Copy out the first line of the listing and every line after it, exactly, until you have copied the line containing "Track your progress".

_Data supplied_
*****

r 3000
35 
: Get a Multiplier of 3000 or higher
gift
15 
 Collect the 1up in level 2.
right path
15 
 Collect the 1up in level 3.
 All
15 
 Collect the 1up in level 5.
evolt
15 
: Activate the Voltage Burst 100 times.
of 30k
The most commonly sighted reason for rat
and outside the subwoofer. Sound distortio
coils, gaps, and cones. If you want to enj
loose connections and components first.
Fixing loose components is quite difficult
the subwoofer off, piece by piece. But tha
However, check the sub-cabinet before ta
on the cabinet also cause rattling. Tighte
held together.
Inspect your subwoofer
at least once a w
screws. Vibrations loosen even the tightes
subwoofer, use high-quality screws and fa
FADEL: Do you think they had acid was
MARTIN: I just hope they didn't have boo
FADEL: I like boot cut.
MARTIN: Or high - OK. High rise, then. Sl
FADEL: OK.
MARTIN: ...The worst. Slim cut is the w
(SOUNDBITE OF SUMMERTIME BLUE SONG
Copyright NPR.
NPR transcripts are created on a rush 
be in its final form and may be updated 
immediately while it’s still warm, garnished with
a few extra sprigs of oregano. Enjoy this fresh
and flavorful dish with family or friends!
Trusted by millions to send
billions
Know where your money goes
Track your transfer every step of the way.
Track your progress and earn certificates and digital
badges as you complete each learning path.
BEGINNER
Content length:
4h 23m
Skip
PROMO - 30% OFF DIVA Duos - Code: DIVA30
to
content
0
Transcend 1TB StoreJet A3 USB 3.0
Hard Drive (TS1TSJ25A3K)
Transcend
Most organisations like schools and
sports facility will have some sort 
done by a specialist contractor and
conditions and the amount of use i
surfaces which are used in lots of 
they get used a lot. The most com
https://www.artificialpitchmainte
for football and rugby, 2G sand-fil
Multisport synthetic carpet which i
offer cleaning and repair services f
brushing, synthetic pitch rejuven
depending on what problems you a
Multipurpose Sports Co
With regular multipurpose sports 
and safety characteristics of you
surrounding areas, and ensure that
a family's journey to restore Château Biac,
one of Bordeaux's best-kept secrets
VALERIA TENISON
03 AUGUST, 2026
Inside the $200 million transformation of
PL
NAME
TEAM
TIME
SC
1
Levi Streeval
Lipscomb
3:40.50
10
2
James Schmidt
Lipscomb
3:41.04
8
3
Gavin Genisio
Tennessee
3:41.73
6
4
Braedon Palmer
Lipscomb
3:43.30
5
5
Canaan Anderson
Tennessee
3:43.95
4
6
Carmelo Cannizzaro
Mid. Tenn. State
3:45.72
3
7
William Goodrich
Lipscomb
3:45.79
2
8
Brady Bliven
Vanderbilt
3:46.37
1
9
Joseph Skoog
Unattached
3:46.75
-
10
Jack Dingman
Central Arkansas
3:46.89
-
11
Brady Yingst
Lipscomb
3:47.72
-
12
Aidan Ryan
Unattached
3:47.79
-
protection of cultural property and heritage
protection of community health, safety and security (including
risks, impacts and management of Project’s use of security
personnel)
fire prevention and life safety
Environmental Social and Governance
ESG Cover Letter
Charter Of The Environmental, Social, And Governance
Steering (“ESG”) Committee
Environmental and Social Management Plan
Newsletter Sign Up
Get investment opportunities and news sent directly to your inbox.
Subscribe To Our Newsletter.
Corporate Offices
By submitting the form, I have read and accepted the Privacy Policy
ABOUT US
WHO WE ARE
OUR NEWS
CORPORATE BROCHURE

*****

_Written response_
r 3000
35 
: Get a Multiplier of 3000 or higher
gift
15 
 Collect the 1up in level 2.
right path
15 
 Collect the 1up in level 3.
 All
15 
 Collect the 1up in level 5.
evolt
15 
: Activate the Voltage Burst 100 times.
of 30k
The most commonly sighted reason for rat
and outside the subwoofer. Sound distortio
coils, gaps, and cones. If you want to enj
loose connections and components first.
Fixing loose components is quite difficult
the subwoofer off, piece by piece. But tha
However, check the sub-cabinet before ta
on the cabinet also cause rattling. Tighte
held together.
Inspect your subwoofer
at least once a w
screws. Vibrations loosen even the tightes
subwoofer, use high-quality screws and fa
FADEL: Do you think they had acid was
MARTIN: I just hope they didn't have boo
FADEL: I like boot cut.
MARTIN: Or high - OK. High rise, then. Sl
FADEL: OK.
MARTIN: ...The worst. Slim cut is the w
(SOUNDBITE OF SUMMERTIME BLUE SONG
Copyright NPR.
NPR transcripts are created on a rush 
be in its final form and may be updated 
immediately while it’s still warm, garnished with
a few extra sprigs of oregano. Enjoy this fresh
and flavorful dish with family or friends!
Trusted by millions to send
billions
Know where your money goes
Track your transfer every step of the way.
Track your progress and earn certificates and digital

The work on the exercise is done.